Die Forschung habe zum Teil bereits im März und April begonnen. Neben AiCuris (Anti-infective Cures
Gmbh) sind die Atriva Therapeutics GmbH, die Immunic AG und die InflaRX GmbH beteiligt. Die Sprecher der Unternehmen gehen davon aus, dass Menschen noch über viele Monate, vielleicht sogar Jahre, schwer an Covid-19 erkranken könnten. „Derzeit gibt es keine zugelassenen Medikamente, die ausreichend wirksam sind und das Virus sowie die höchst unterschiedlichen Krankheitsverläufe und -symptome adressieren. Ärzte haben daher nur begrenzte Möglichkeiten, um Menschenleben zu retten oder die Verweildauer im Krankenhaus deutlich zu reduzieren. Wir benötigen unterschiedliche Therapieoptionen und es besteht dringender Handlungsbedarf“, sagt Daniel Vitt von Immunic. Die Anzahl schwer erkrankter Patienten sei hoch, ein Viertel aller Covid-19-Patienten in Deutschland, die intensivmedizinisch behandelt werden müssen, überlebe die Erkrankung nicht. Prof.
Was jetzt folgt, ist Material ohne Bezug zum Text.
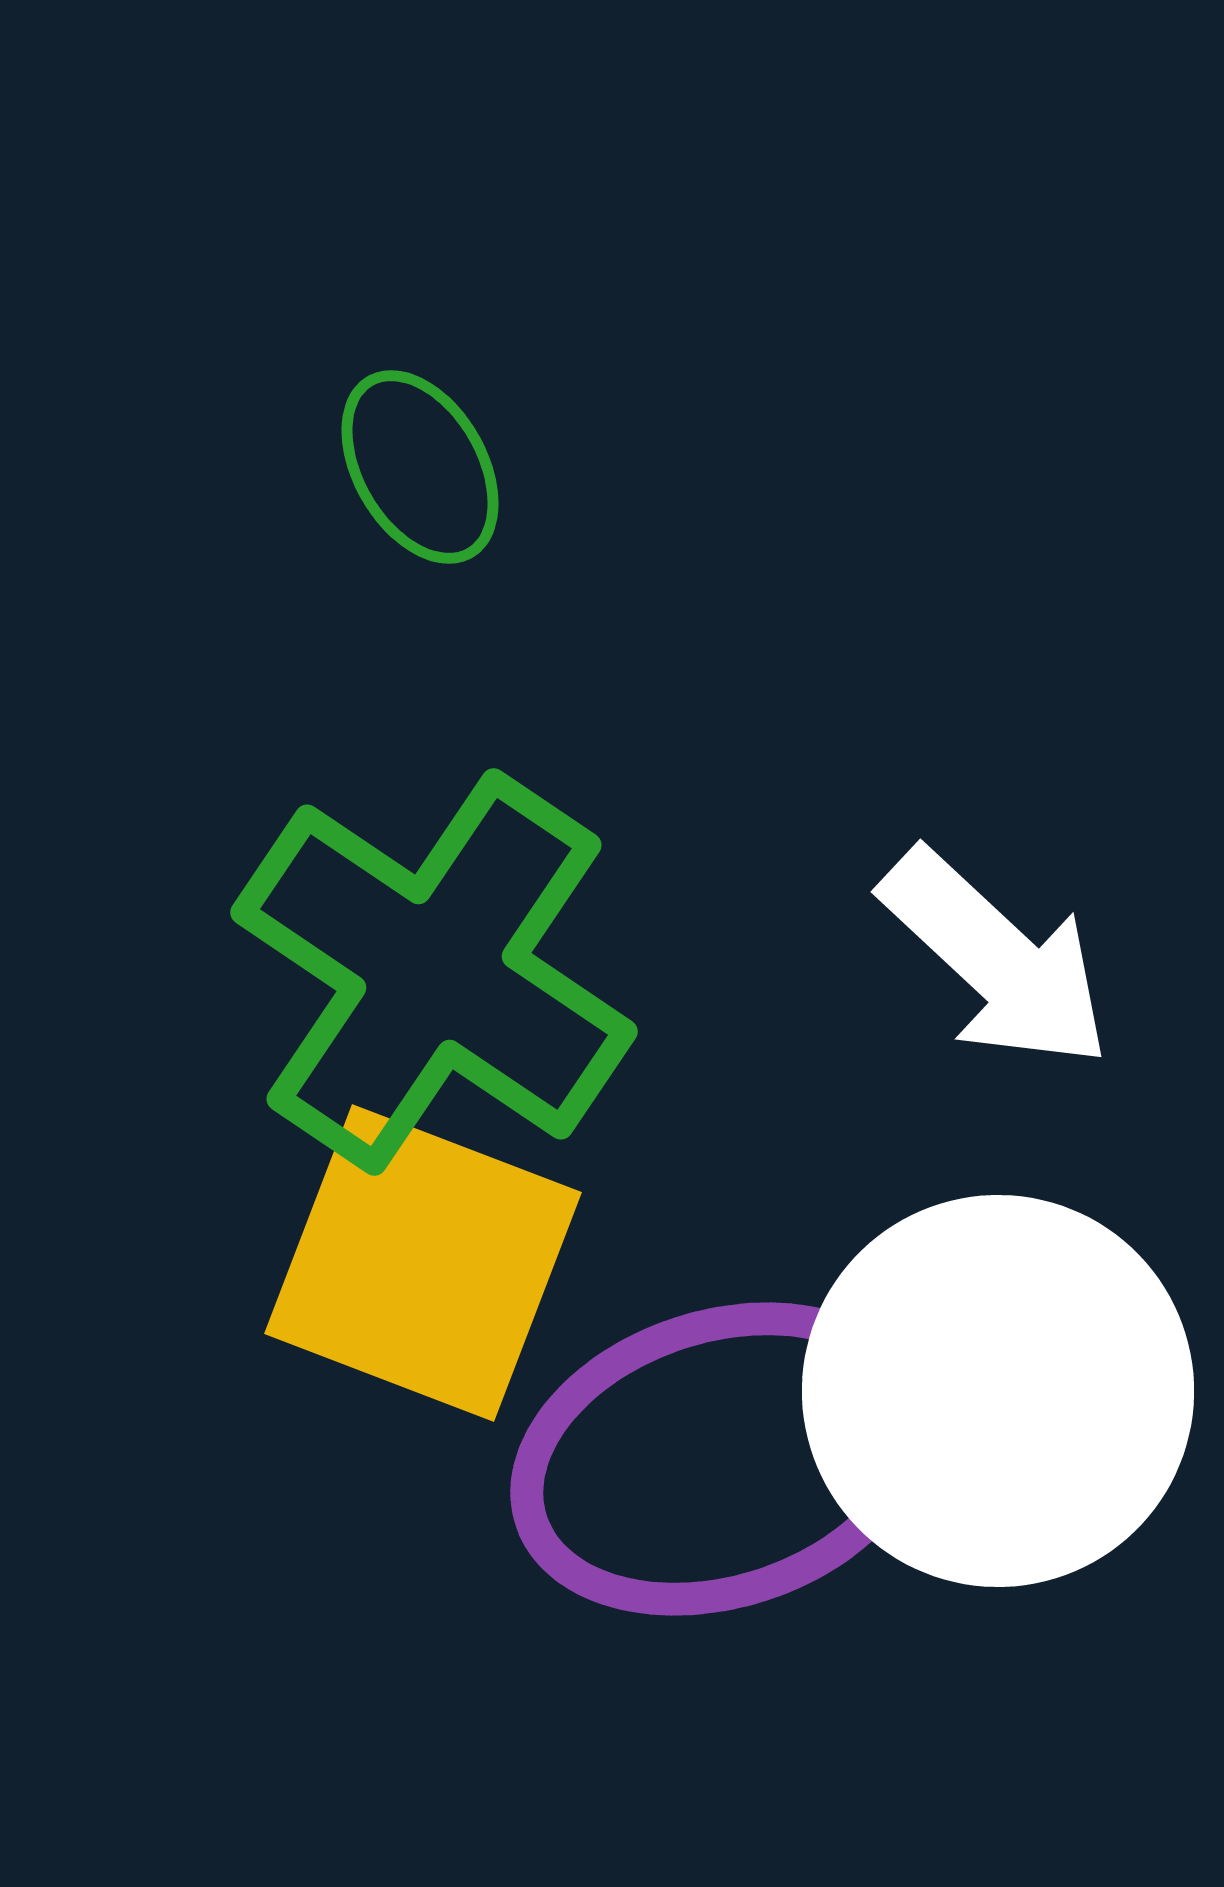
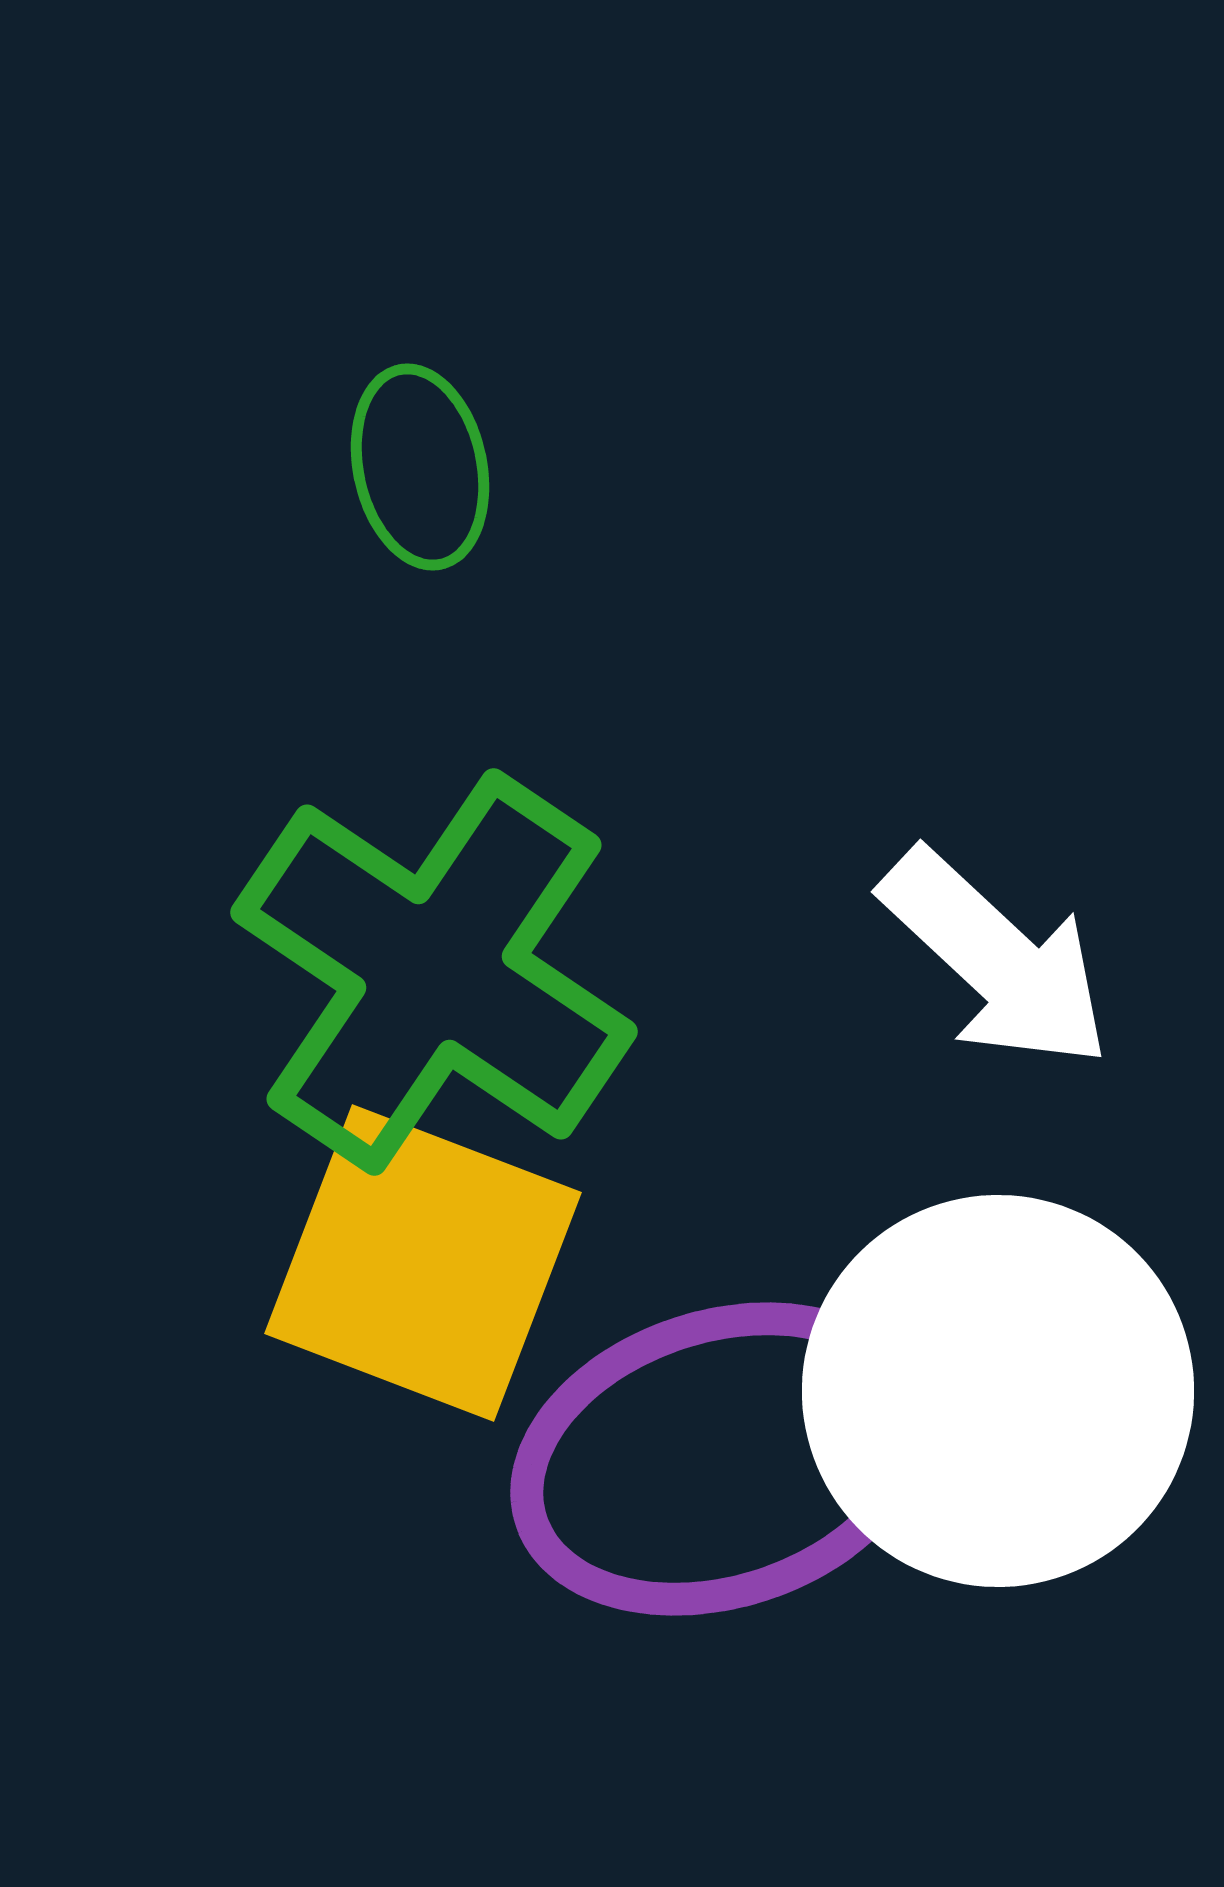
green ellipse: rotated 18 degrees clockwise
Niels Riedemann (InflaRX GmbH) wies darauf hin, dass am Mittwoch vom Robert-Koch-Institut mit 487 an Covid-19 gestorbenen Patienten eine traurige Höchstmarke für einen Tag gemeldet worden sei.
Bisher liege die Konzentration von Öffentlichkeit und Politik eindeutig auf der Entwicklung von Impfstoffen. „Wir sind begeistert von den Fortschritten in diesem Bereich, aber wir brauchen auch Medikamente. Wir empfehlen die Einrichtung eines Fonds in Höhe von 500 Millionen Euro bis 750 Millionen Euro zur Finanzierung von fortgeschrittenen und erfolgversprechenden Therapievorhaben“, so Holger Zimmermann. Eine interdisziplinäre Expertenkommission sollte die therapeutischen Projekte im Hinblick auf eine schnelle Umsetzbarkeit zugunsten erkrankter Patienten evaluieren. Dieser Kommission sollten beispielsweise Fachleute aus Immunologie, Infektiologie und Intensivmedizin sowie Zulassungsexperten und Gesundheitsökonomen angehören.
Die Entwicklung von Therapien verlange große, kostenintensive Zulassungsstudien und eine teure Vorproduktion der Wirkstoffe. Daher fordert Beat-COV eine signifikante Förderung zur Finanzierung von erfolgversprechenden Therapieoptionen, um späte Phasen der klinischen Entwicklung gezielt zu fördern und die Produktion, Zulassung und Markteinführung zu unterstützen. Es geht um Summen im zweistelligen Millionenbereich. Dieses Risiko könne ein Unternehmen in dieser Größenordnung nicht alleine tragen, gab Rainer Lichtenberger (Atriva Therapeutics GmbH) zu bedenken. „Es ist daher unausweichlich, dass wir öffentliche Mittel erhalten“, so Lichtenberger.
Der Zeitfaktor spielt bei der Entwicklung der Medikamente eine vergleichbar große Rolle wie bei dem Wettrennen der Hersteller von Impfstoffen. Die größte Zeitersparnis sei möglich, wenn parallel zur Zulassung eines Medikaments bereits mit dem Aufbau der Produktion begonnen werden könne.